2. Materials and Methods

2.1. Structure

The network structure of the hybrid convolution and spectral symmetry preservation network (HSSPN) is shown in Figure 1, which includes five parts: image input, feature extraction, feature fusion, image reconstruction, and image output. The network model is designed to improve the spatial resolution of the high-spectral image while maximizing the preservation of the spectral characteristics of the original high-spectral image. The spectral reflectance of adjacent spectral bands has high similarity, which represents similar spectral information between adjacent bands. While preserving the spectral information, fusing the spatial information of adjacent bands can effectively improve the spatial resolution of the low-resolution bands. Therefore, the input of the network consists of the low-resolution image LR_t of the t-th band and the adjacent band images LR_t+1 and LR_t−1, as shown in Equation (1).

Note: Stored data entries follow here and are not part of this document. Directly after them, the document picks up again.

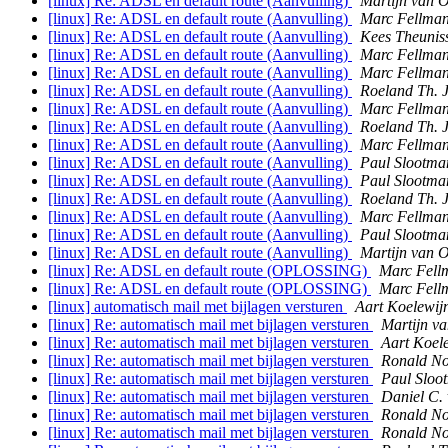
[linux] Re: ADSL en default route (Aanvulling)
Martijn van 
[linux] Re: ADSL en default route (Aanvulling)
Marc Fellma
[linux] Re: ADSL en default route (Aanvulling)
Kees Theunis
[linux] Re: ADSL en default route (Aanvulling)
Marc Fellma
[linux] Re: ADSL en default route (Aanvulling)
Marc Fellma
[linux] Re: ADSL en default route (Aanvulling)
Roeland Th. 
[linux] Re: ADSL en default route (Aanvulling)
Marc Fellma
[linux] Re: ADSL en default route (Aanvulling)
Roeland Th. 
[linux] Re: ADSL en default route (Aanvulling)
Marc Fellma
[linux] Re: ADSL en default route (Aanvulling)
Paul Slootma
[linux] Re: ADSL en default route (Aanvulling)
Paul Slootma
[linux] Re: ADSL en default route (Aanvulling)
Roeland Th. 
[linux] Re: ADSL en default route (Aanvulling)
Marc Fellma
[linux] Re: ADSL en default route (Aanvulling)
Paul Slootma
[linux] Re: ADSL en default route (Aanvulling)
Martijn van 
[linux] Re: ADSL en default route (OPLOSSING)
Marc Fell
[linux] Re: ADSL en default route (OPLOSSING)
Marc Fell
[linux] automatisch mail met bijlagen versturen
Aart Koelewij
[linux] Re: automatisch mail met bijlagen versturen
Martijn v
[linux] Re: automatisch mail met bijlagen versturen
Aart Koel
[linux] Re: automatisch mail met bijlagen versturen
Ronald No
[linux] Re: automatisch mail met bijlagen versturen
Paul Sloo
[linux] Re: automatisch mail met bijlagen versturen
Daniel C.
[linux] Re: automatisch mail met bijlagen versturen
Ronald No
[linux] Re: automatisch mail met bijlagen versturen
Ronald No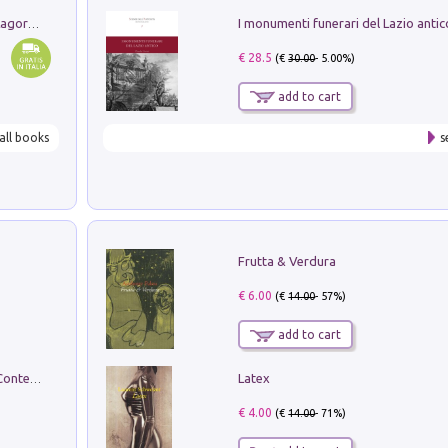
Pastori. Sguardi contemporanei tra il Lagorai e la pianura. Ediz. illustrata
€ 28.5
(€
30.00
- 5.00%)
add to cart
all books
s
Frutta & Verdura
€ 6.00
(€
14.00
- 57%)
add to cart
Latex
in alto! Livello A1. Con CD-Audio. Con Contenuto digitale per accesso on line
€ 4.00
(€
14.00
- 71%)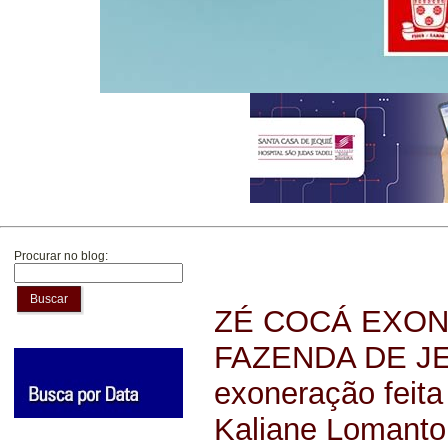
Procurar no blog:
Buscar
ZÉ COCÁ EXON
FAZENDA DE JE
exoneração feita
Kaliane Lomanto,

F_{input} = {\begin{array}{l} [f_{X} (I_{1}^{L R}), f_{Y} (I_{1}^{L R}, I_{2}^{L R}, I_{3}^{L R})], t = 1 \\ [f_{X} (I_{t}^{L R}), f_{Y} (I_{t - 1}^{L R}, I_{t}^{L R}, I_{t + 1}^{L R})], 1 < t < L \\ [f_{X} (I_{L}^{L R}), f_{Y} (I_{L - 2}^{L R}, I_{L - 1}^{L R}, I_{L}^{L R})], t = L \end{array}

(1)

When the first spectral band is selected, the adjacent bands are the second and third bands; when the last spectral band is selected, the adjacent bands are the second-to-last and third-to-last bands.

The feature extraction network structure uses two parallel networks, one for extracting multi-channel information and the other for extracting single-channel information. A shallow feature fusion module, denoted as DS, is added between the two parallel networks to fuse their features. To balance efficiency and performance, the multi-channel feature network uses the more flexible Res3D spatial-spectral symmetric 3D convolution module to extract multi-channel features, while the single-channel feature extraction network uses deformable convolution to extract shallow region features. Deep spatial features are extracted by mixed ECA attention mechanisms and a 2D residual convolution module (MER). The feature fusion network consists of two modules: the channel feature fusion module (CF) and the incremental feature fusion module (IF). The CF module fuses multi-channel features and single-channel features, while the IF module fuses incremental contextual spatial features. Both fusion modules deeply fuse spatial and spectral information between bands. To capture global information, the image reconstruction module uses Fourier transform upsampling and 2D convolution to reconstruct the image. The L1 loss combined with gradient loss (GV) is used as the loss function for the entire network.

2.2. Feature Extraction Module

The feature extraction process is mainly divided into two parallel networks: single-band feature extraction and multi-band feature extraction. At the same time, a shallow feature fusion module is added between the parallel networks.

2.2.1. Multi-Band Feature Extraction Network

The multi-channel feature extraction network is composed of several Res3D modules in series. Res3D is a residual network with spatially symmetric 3D convolution as its core. In this paper, 3D convolution is used to extract multi-channel features. Unlike 2D convolution, 3D convolution uses a three-dimensional convolution kernel to extract multi-dimensional information, which can analyze spatial dimension information and extract spectral dimension information at the same time. Three-dimensional convolution extracts features by sampling the input feature x with a 3D convolution kernel and weighting the sampled values with the function w, as shown in Equation (2) below when using a 3 × 3 × 3 convolution kernel:

y (p_{0}) = \sum_{n = 1}^{N} w (p_{n}) \cdot x (p_{0} + p_{n})

(2)

where P₀ represents the position of the output feature, and P_n and n represent the position and index of the 3 × 3 × 3 convolution kernel sampling grid. N represents the size of the sampling grid, and x represents the input multi-channel feature tensor I_t−1^LR, I_t^LR, I_t+1^LR.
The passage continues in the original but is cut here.